Hi!

So curious if anyone has any tips regarding this. We have our cat litter in the washroom of the house. The current cat sand we use has a distinct smell. While we are experimenting with different types of sand, they all, so far, have some sort of smell to them. Obviously it will also smell extra bad whenever the cats use the litter box. While we do remove the litter as soon as possible, we are curious if there are ways to at least mask the smell of the sand with something else… Anyone got any tips?

  • Lost_My_Mind@lemmy.world
    link
    fedilink
    arrow-up
    0
    ·
    4 months ago

    Step 1) Get rid of your cat, and the littler box.

    Step 2) Vacume everywhere. You’ve heard that glitter is the herpies of the art world. Well, vacume like you’re about to go on the hottest of dates, and you don’t want your date to realise that your apartment has herpies. Ok, I lost track of the analogy almost immediately, but you get the point.

    Step 3) Fabreeze. Yeah, turns out it’s not just perfume in a bottle. I found out you can even buy non-scented fabreeze, which was the original, and it just neutralizes the scents in the air. It didn’t sell well, so they added the perfumes. But it still neutralizes the odors. So once the perfume scent fades, you’re still left with an apartment with less odor. A tactic I wish my neighbors would use.
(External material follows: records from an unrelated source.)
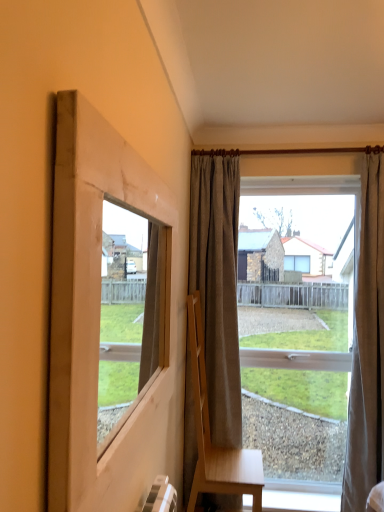 Question: Is clear glass window at center positioned in front of light brown wooden chair at center?

Choices:
 (A) yes
 (B) no

Answer: (B)

Question: From a real-world perspective, is clear glass window at center physically above light brown wooden chair at center?

Choices:
 (A) no
 (B) yes

Answer: (B)

Question: From the image's perspective, is clear glass window at center beneath light brown wooden chair at center?

Choices:
 (A) no
 (B) yes

Answer: (A)

Question: Could you tell me if clear glass window at center is facing light brown wooden chair at center?

Choices:
 (A) yes
 (B) no

Answer: (A)

Question: Does clear glass window at center have a larger size compared to light brown wooden chair at center?

Choices:
 (A) yes
 (B) no

Answer: (B)

Question: Does clear glass window at center have a lesser height compared to light brown wooden chair at center?

Choices:
 (A) yes
 (B) no

Answer: (B)

Question: Is the position of gray fabric curtain at center, the 2th curtain in the right-to-left sequence, less distant than that of light brown wooden chair at center?

Choices:
 (A) yes
 (B) no

Answer: (B)

Question: From a real-world perspective, is gray fabric curtain at center, which appears as the 1th curtain when viewed from the left, positioned over light brown wooden chair at center based on gravity?

Choices:
 (A) yes
 (B) no

Answer: (A)

Question: Can you confirm if gray fabric curtain at center, which appears as the 1th curtain when viewed from the left, is shorter than light brown wooden chair at center?

Choices:
 (A) yes
 (B) no

Answer: (B)

Question: From the image's perspective, is gray fabric curtain at center, the 2th curtain in the right-to-left sequence, beneath light brown wooden chair at center?

Choices:
 (A) yes
 (B) no

Answer: (B)

Question: Does gray fabric curtain at center, which appears as the 1th curtain when viewed from the left, have a larger size compared to light brown wooden chair at center?

Choices:
 (A) no
 (B) yes

Answer: (A)

Question: Can we say gray fabric curtain at center, which appears as the 1th curtain when viewed from the left, lies outside light brown wooden chair at center?

Choices:
 (A) yes
 (B) no

Answer: (A)

Question: From a real-world perspective, is gray fabric curtain at center, which appears as the 1th curtain when viewed from the left, under clear glass window at center?

Choices:
 (A) yes
 (B) no

Answer: (B) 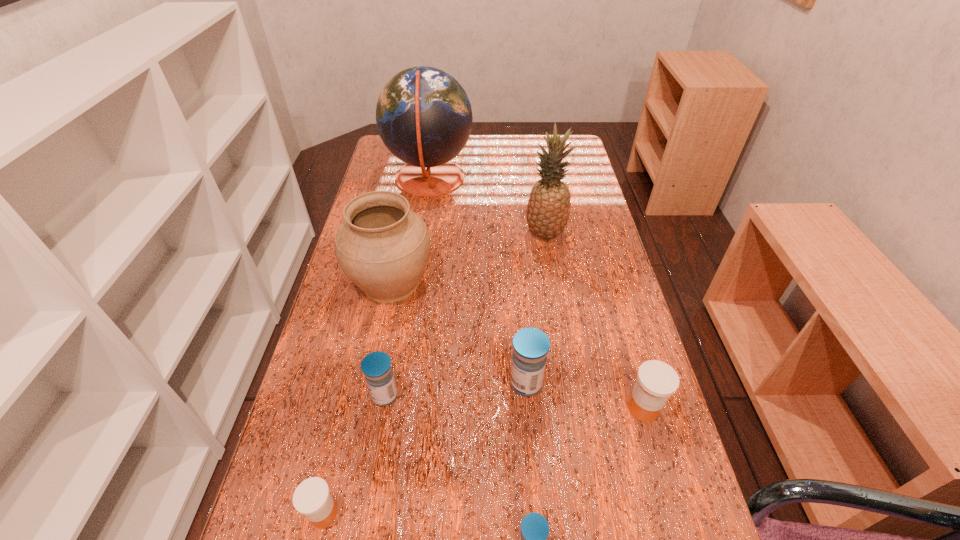 Locate an element on the screen. The image size is (960, 540). vacant space that satisfies the following two spatial constraints: 1. on the back side of the tallest medicine; 2. on the left side of the second farthest object is located at coordinates (514, 234).

Identify the location of vacant space that satisfies the following two spatial constraints: 1. with the Americas facing the viewer on the tallest medicine; 2. on the right side of the globe. [399, 383].

Locate an element on the screen. blank area in the image that satisfies the following two spatial constraints: 1. with the Americas facing the viewer on the globe; 2. on the label of the leftmost medicine is located at coordinates (380, 514).

Find the location of a particular element. free location that satisfies the following two spatial constraints: 1. with the Americas facing the viewer on the farthest object; 2. on the back side of the fourth tallest object is located at coordinates (399, 383). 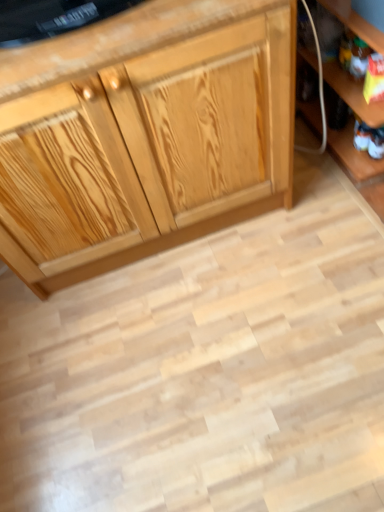 Question: Should I look upward or downward to see natural wood cabinet at center?

Choices:
 (A) down
 (B) up

Answer: (B)

Question: Does white fabric toy at lower right contain natural wood cabinet at center?

Choices:
 (A) no
 (B) yes

Answer: (A)

Question: Considering the relative sizes of white fabric toy at lower right and natural wood cabinet at center in the image provided, is white fabric toy at lower right shorter than natural wood cabinet at center?

Choices:
 (A) no
 (B) yes

Answer: (B)

Question: Does white fabric toy at lower right have a greater width compared to natural wood cabinet at center?

Choices:
 (A) no
 (B) yes

Answer: (A)

Question: Is white fabric toy at lower right further to the viewer compared to natural wood cabinet at center?

Choices:
 (A) yes
 (B) no

Answer: (A)

Question: From a real-world perspective, does white fabric toy at lower right sit lower than natural wood cabinet at center?

Choices:
 (A) yes
 (B) no

Answer: (A)

Question: Are white fabric toy at lower right and natural wood cabinet at center making contact?

Choices:
 (A) no
 (B) yes

Answer: (A)

Question: Can you confirm if white fabric toy at lower right is smaller than wooden shelf at lower right?

Choices:
 (A) yes
 (B) no

Answer: (A)

Question: Does white fabric toy at lower right have a lesser height compared to wooden shelf at lower right?

Choices:
 (A) no
 (B) yes

Answer: (B)

Question: From the image's perspective, is white fabric toy at lower right below wooden shelf at lower right?

Choices:
 (A) no
 (B) yes

Answer: (B)

Question: Is white fabric toy at lower right touching wooden shelf at lower right?

Choices:
 (A) no
 (B) yes

Answer: (A)

Question: Considering the relative sizes of white fabric toy at lower right and wooden shelf at lower right in the image provided, is white fabric toy at lower right wider than wooden shelf at lower right?

Choices:
 (A) yes
 (B) no

Answer: (B)

Question: Is white fabric toy at lower right at the right side of wooden shelf at lower right?

Choices:
 (A) yes
 (B) no

Answer: (B)

Question: Does wooden shelf at lower right lie behind white fabric toy at lower right?

Choices:
 (A) yes
 (B) no

Answer: (B) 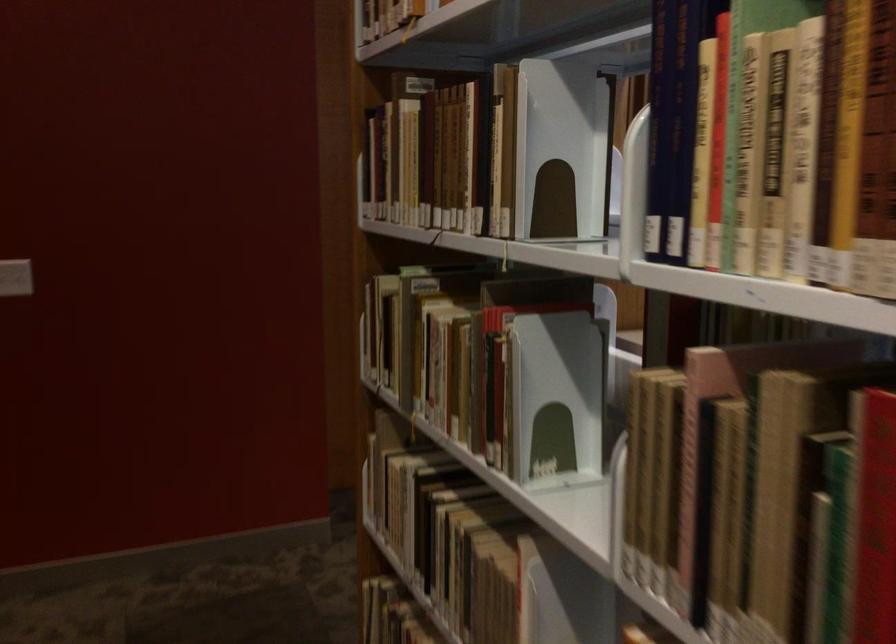 Find where to push the light switch. Please return your answer as a coordinate pair (x, y).

(15, 277) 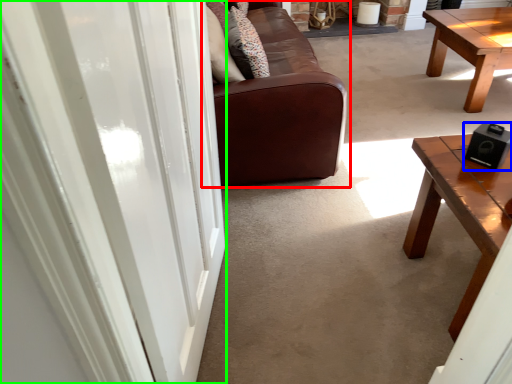 Question: Which is nearer to the studio couch (highlighted by a red box)? speaker (highlighted by a blue box) or screen door (highlighted by a green box).

Choices:
 (A) speaker
 (B) screen door

Answer: (A) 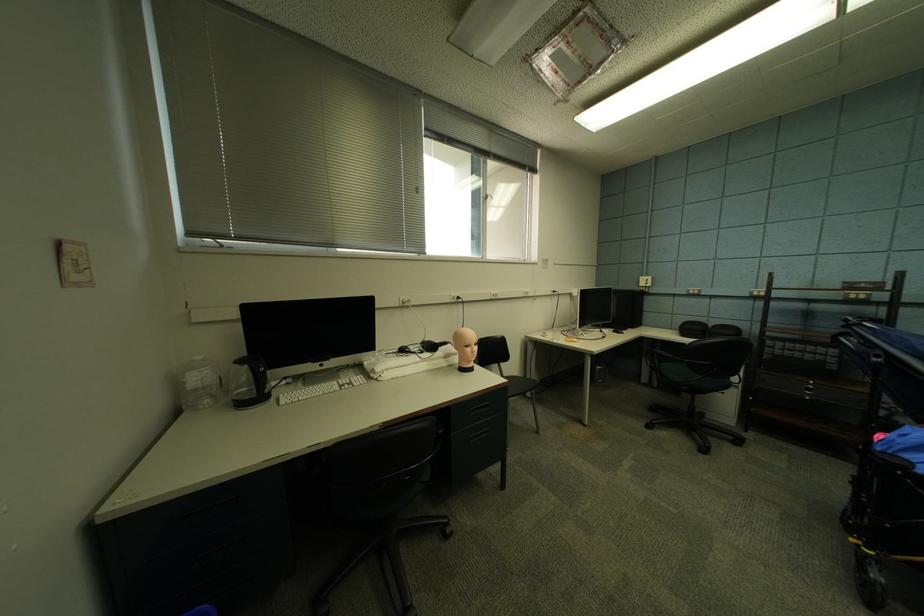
I swear at this point they’re creating new foods to be the selliest to cook.

    Here, have a raw fish, thats somehow cooking, mixed with old cheese, cigar smoke, grandpa farts, and skunk spray side dipping sauce.

    Anyways, my point is, if you have a cat, your home will smell like you have a cat. That’s just part of having a cat. Just like waking up every day, and having a cats asshole in your face as you wake up. No matter how many times you push her cat butt away and say “no cat butt!”, they’ll always start your day with a cat butt in your face.

    Have a cat, or have a home without cat smell. Your choice.